Transcribed page contents:
......

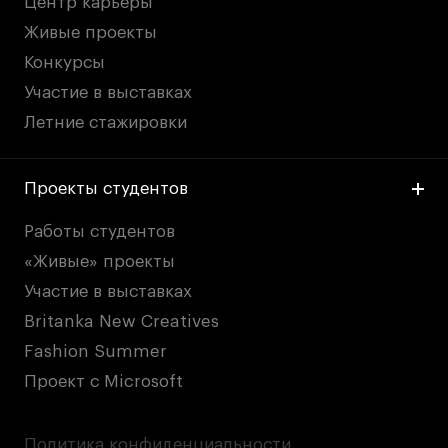
Центр карьеры
Живые проекты
Конкурсы
Участие в выставках
Летние стажировки
Проекты студентов
Работы студентов
«Живые» проекты
Участие в выставках
Britanka New Creatives
Fashion Summer
Проект с Microsoft
Политика конфиденциальности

......

Write out each record exactly as shown, but not its pictures.

Центр карьеры
Живые проекты
Конкурсы
Участие в выставках
Летние стажировки
Проекты студентов
Работы студентов
«Живые» проекты
Участие в выставках
Britanka New Creatives
Fashion Summer
Проект с Microsoft
Политика конфиденциальности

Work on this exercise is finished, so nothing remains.